[Assignment] Please, without the pictures, retype exactly the lines from the start of the material through the line that holds "pyautogui.click(x=<x>, y=<y>)".
|---|
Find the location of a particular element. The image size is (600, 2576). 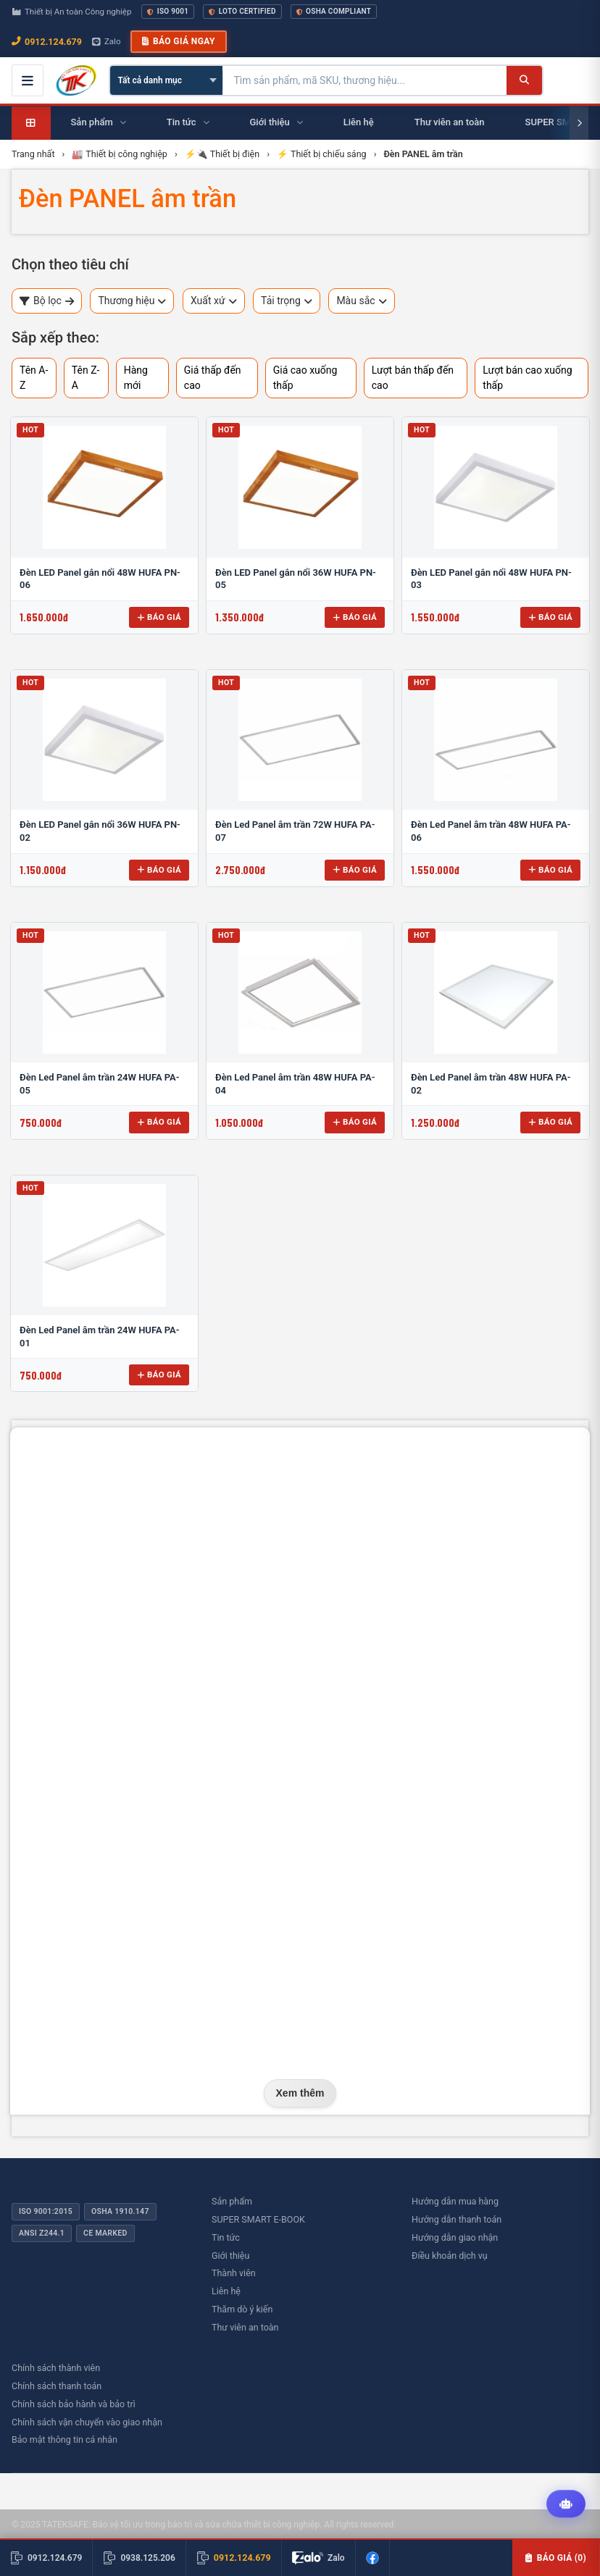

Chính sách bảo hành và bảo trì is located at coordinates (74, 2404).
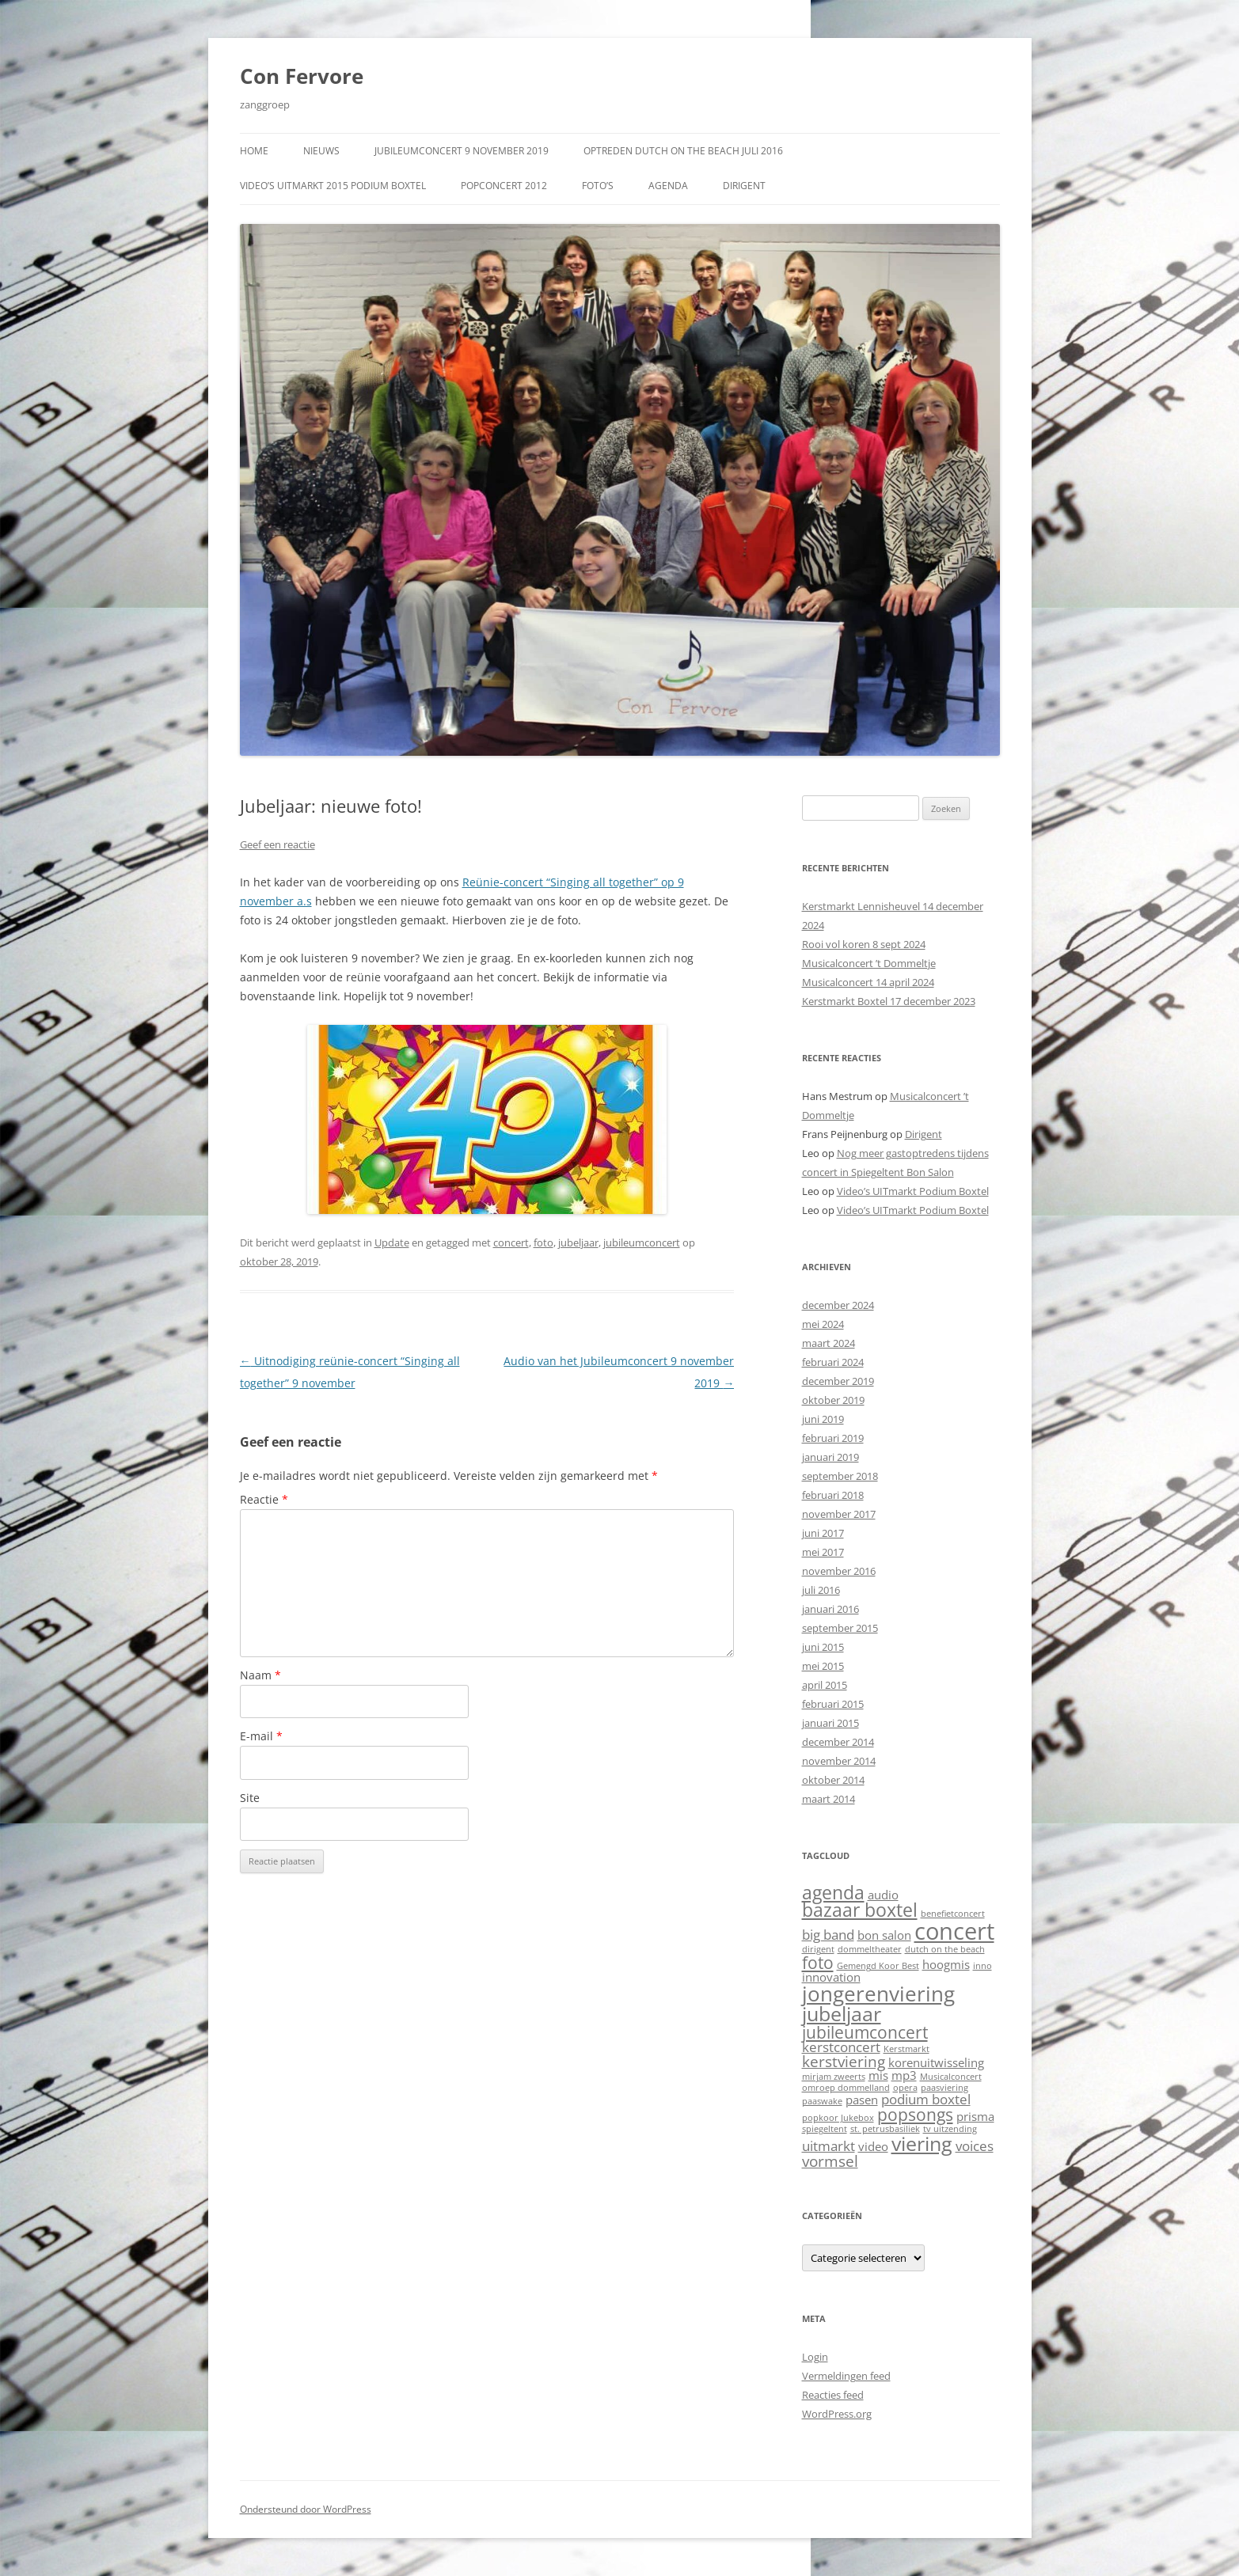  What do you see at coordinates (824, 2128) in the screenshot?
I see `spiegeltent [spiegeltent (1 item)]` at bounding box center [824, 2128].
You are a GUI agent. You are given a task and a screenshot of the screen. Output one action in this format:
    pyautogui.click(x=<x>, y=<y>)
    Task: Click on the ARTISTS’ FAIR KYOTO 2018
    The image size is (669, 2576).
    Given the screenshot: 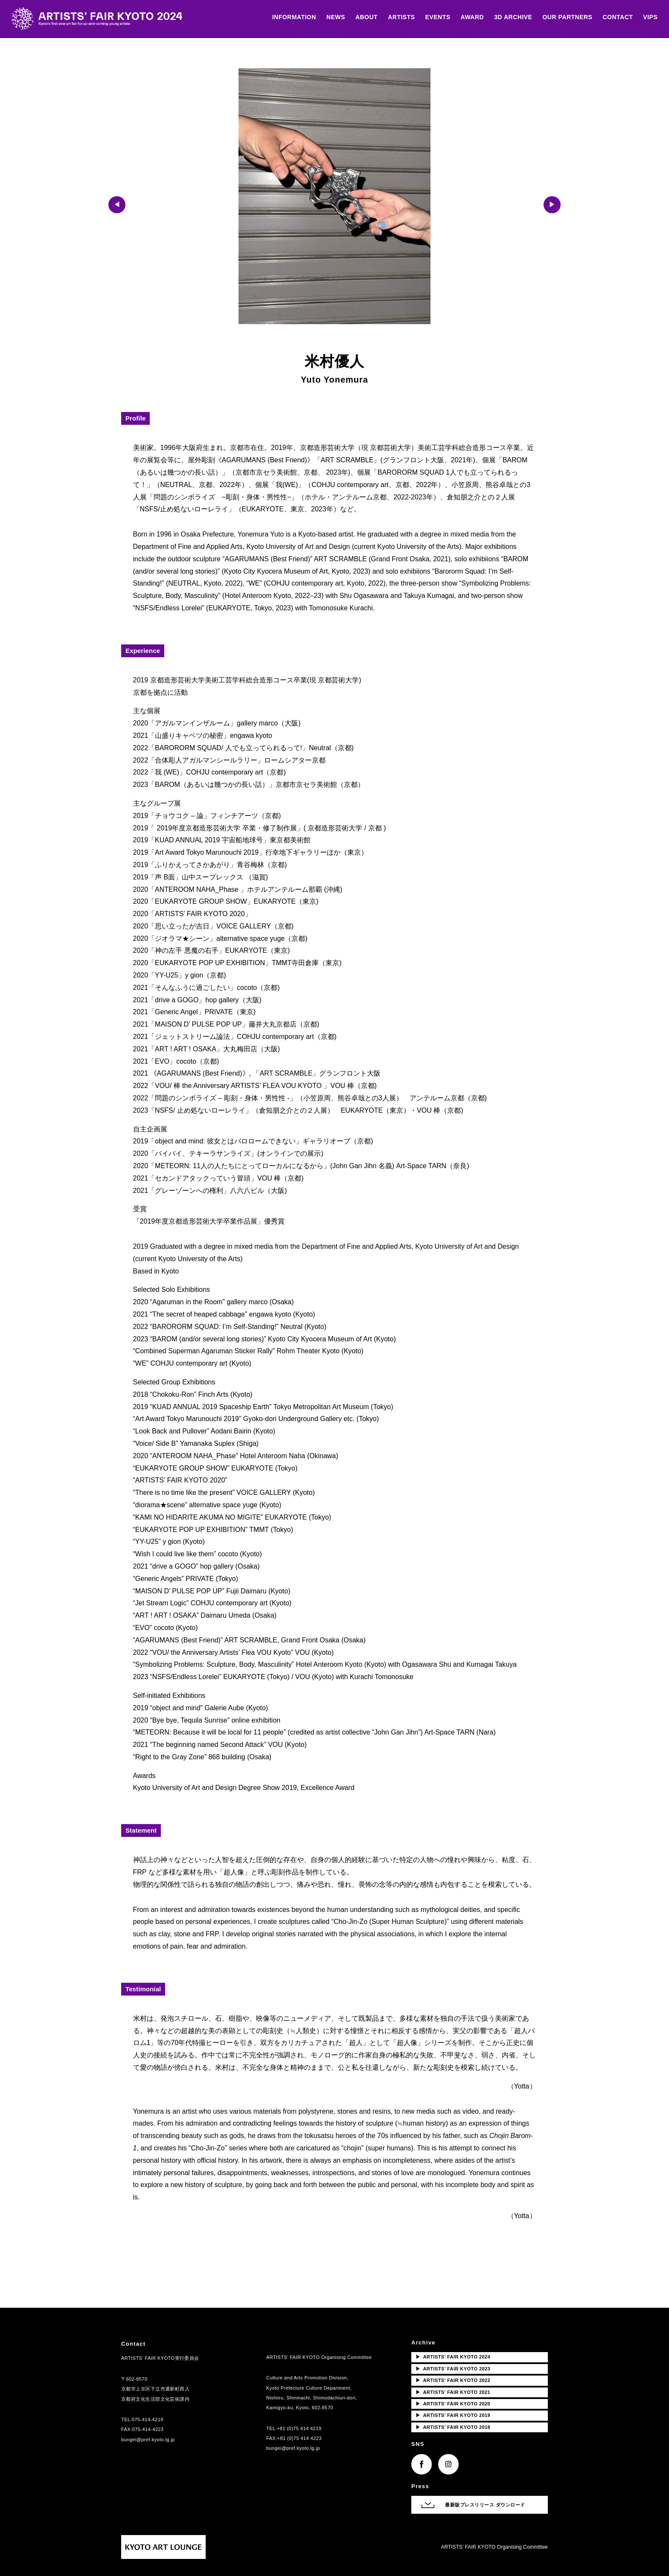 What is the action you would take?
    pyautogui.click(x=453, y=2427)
|---|
[Task answer]
Find the location of a particular element. The image size is (600, 2576). 

Chính sách bảo hành và bảo trì is located at coordinates (74, 2404).
  What do you see at coordinates (824, 2128) in the screenshot?
I see `spiegeltent [spiegeltent (1 item)]` at bounding box center [824, 2128].
You are a GUI agent. You are given a task and a screenshot of the screen. Output one action in this format:
    pyautogui.click(x=<x>, y=<y>)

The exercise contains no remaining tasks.